Volume, however, was modestly below normal at a 91% average compared to 97% last week. 

Tuesday turned out to be the most eventful trading session for the mortgage market. A contributor was Class A (30-year conventional MBS) notification as dollar rolls spiked based on higher coupon FNMAs. This is particularly true for 4.5s and 5.0s where the street was short. Gold rolls were also lower.

The notification contributed to spread support through the morning. However, a flight-to-quality rally on continued eurozone and global growth worries pushed the 10-year note yield below 2.0% for the first time since early March. This then led to a jump in originator supply as well as profit taking from banks, money managers and hedge funds totaling over $4 billion on Tuesday afternoon. Spreads shifted from tighter to 2-4 ticks wider with lower coupons lagging the most.

The tone was more supportive over Wednesday and Thursday as supply/selling-induced cheapening followed by price weakness on Wednesday and Thursday due to longer-term Treasury supply (10-year note and 30-year bond auctions) and reduced risk aversion drew in buying interest from REITs, money managers, banks and hedge funds. However, volume was still modestly below normal.  Into mid-morning on Friday, volume appeared limited on Tradeweb as markets turned risk averse because of China growth and European Union worries. With the 10-year note yield back through 2.0%, there was better selling as well with spreads flat to weaker to the curve and swaps with higher coupons lagging lower ones.
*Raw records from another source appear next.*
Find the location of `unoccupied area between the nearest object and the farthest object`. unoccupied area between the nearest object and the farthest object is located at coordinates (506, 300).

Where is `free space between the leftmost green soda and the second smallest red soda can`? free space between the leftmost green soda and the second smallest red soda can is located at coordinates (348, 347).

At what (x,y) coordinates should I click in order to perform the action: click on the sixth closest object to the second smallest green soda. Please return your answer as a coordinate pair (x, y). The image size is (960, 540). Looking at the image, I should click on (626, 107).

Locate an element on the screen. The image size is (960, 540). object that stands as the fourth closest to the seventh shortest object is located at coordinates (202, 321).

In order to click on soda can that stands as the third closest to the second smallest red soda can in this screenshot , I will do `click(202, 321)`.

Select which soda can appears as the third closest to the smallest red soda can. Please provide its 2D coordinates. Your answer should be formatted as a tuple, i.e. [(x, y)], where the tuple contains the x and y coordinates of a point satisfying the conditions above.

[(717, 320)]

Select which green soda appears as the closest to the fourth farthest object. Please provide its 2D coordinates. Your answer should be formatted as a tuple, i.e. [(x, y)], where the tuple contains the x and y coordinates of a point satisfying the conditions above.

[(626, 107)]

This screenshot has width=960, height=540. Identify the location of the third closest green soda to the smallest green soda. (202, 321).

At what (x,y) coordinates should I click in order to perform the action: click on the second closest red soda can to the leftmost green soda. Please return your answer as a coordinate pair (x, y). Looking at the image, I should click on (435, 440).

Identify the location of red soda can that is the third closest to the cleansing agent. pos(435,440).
The Federal Reserve, of course, maintained a steady appetite for MBS at a $1.4 billion-per-day average that covered 70% of the estimated mortgage banker supply over the week. The $1.4- billion-daily average is expected to be maintained in the April 12 through May 10 period as the Fed estimates MBS purchases over this period to hold at $29 billion. 

The official buying continues to provide a very strong technical support against originator selling that has been running at a daily average of $2 billion for several weeks, including this one. 
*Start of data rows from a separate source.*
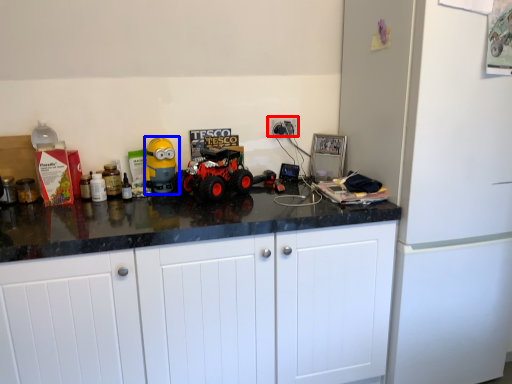 Question: Which point is closer to the camera, electric outlet (highlighted by a red box) or toy (highlighted by a blue box)?

Choices:
 (A) electric outlet
 (B) toy

Answer: (B) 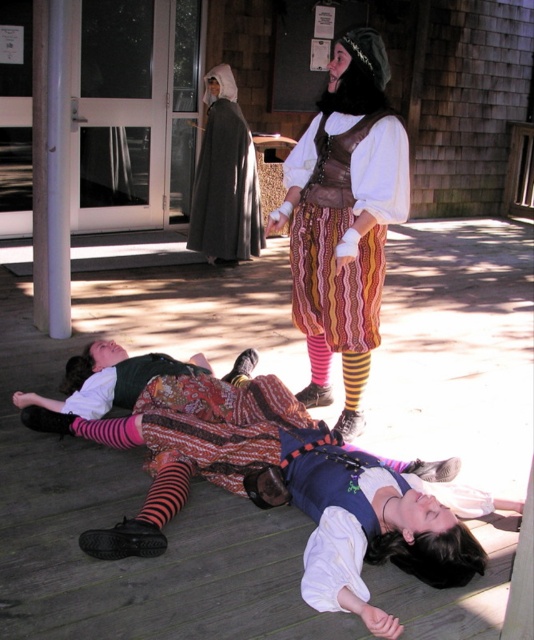 You are a costume designer assessing the scene. You need to determine which item has a greater width between the striped wool skirt at center and the pink striped sock at lower center. Which one is wider?

The striped wool skirt at center is wider than the pink striped sock at lower center according to the description. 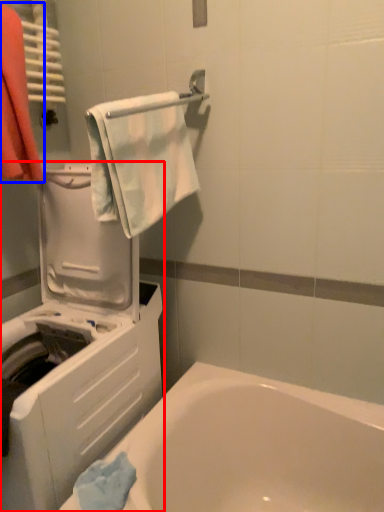 Question: Which object is further to the camera taking this photo, washing machine (highlighted by a red box) or laundry (highlighted by a blue box)?

Choices:
 (A) washing machine
 (B) laundry

Answer: (B) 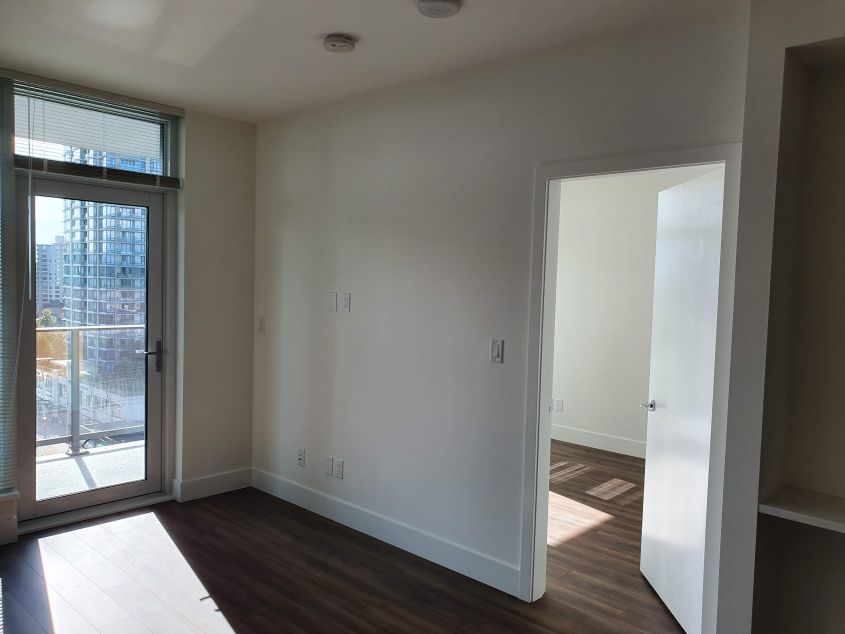 You are a GUI agent. You are given a task and a screenshot of the screen. Output one action in this format:
    pyautogui.click(x=<x>, y=<y>)
    Task: Click on the walls
    This screenshot has height=634, width=845.
    Given the screenshot: What is the action you would take?
    point(384,306), point(211,302), point(596,309), point(791,343)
Reinvestment of paydowns is expected to continue for the foreseeable future as, based on recent comments from various Fed officials, the agency is not ready to abandon its accommodative stance. It is also not at that point where stopping its reinvestment in mortgage paydowns back into agency MBS would cause a tightening. 
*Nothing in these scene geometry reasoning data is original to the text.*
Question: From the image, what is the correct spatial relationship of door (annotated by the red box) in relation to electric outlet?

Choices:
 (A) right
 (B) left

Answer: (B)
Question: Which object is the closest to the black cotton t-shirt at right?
At the same time, however, many economists are not expecting the Fed to start another round of quantitative easing unless there is an adverse change in the economy's direction. Additionally,  the picture painted by this week's Beige Book remains upbeat.

According to the report, all Districts demonstrated some level of expansion ranging from a "modest" to "moderate" pace. The major areas of the economy recorded gains, even real estate, which showed "some improvement", primarily through the expansion in construction of multifamily housing. But, one area of concern for many sectors of the economy was increased energy prices. 

In other mortgage activity, 15s lagged 30s in the latter half of the week despite a steeper curve, while GNMA/FNMAs were little changed in the production area of the stack and lower on 4.5s and 5.0s.

Of specific interest, Wednesday saw the first pools of 125+ LTVs from Citigroup and Wells Fargo traded, totaling $465 million. They were reportedly well bid and had good interest from money managers, REITs and primary dealers.

There were also more BWICs of these CR (FNMA) and U9 (FHLMC Gold) pools totaling over $700 million on Thursday. Settlement is in June, which is when pooling of these high-LTV loans begins.

Prepayment Outlook

The 30-year FNMA MBS prepayment speeds are expected to be lower by 5% on average with 3.5s through 4.5s slowing around 10% because of a lower number of collection days at 20 from 22 as well as  lower refinancing activity.

Meanwhile, higher coupons are expected to experience more of an impact from HARP 2.0, especially as the GSEs' automated underwriting systems are fully upgraded now for the November changes. 

Looking further out to May, speeds are projected to be flat on average while June is expected to be slightly lower. The lower coupons are estimated to be slower while the higher coupons are flat to slightly higher.